La présidente. Merci, Monsieur le député. La parole est à M. Vincent Subilia pour vingt-cinq secondes.

M. Vincent Subilia (PLR), rapporteur de majorité ad interim. Merci, Madame la présidente. Ce sera amplement suffisant pour faire mienne - et nôtre, j'espère ! - la déclaration d'amour de la motionnaire Meissner: oui, reconnaissons collectivement l'apport majeur de notre aéroport, qui a érigé notre modeste bourgade en une capitale globale ! Mais cet élan du coeur ne doit pas nous inviter à tenir des propos qui ne correspondent pas à la réalité.

La présidente. Merci.

M. Vincent Subilia. Le nombre d'atterrissages nocturnes a également diminué. Il faut ici le reconnaître.

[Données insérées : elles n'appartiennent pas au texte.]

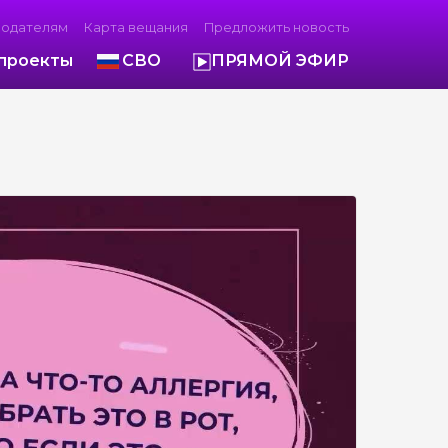
модателям
Карта вещания
Предложить новость
проекты
СВО
ПРЯМОЙ ЭФИР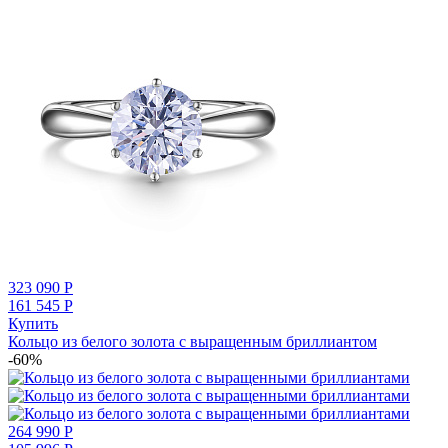
323 090
Р
161 545
Р
Купить
Кольцо из белого золота с выращенным бриллиантом
-60%
264 990
Р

La présidente. C'est terminé.

M. Vincent Subilia. Lorsqu'on nous attribue du «greenwashing»... On ne peut se voir opposer des arguments qui ne correspondent pas à la réalité. Vous l'aurez compris, le PLR vous invite à rejeter cette proposition de motion. Je vous remercie.

La présidente. Vous avez un peu abusé du temps ! La parole est à Mme Nathalie Fontanet.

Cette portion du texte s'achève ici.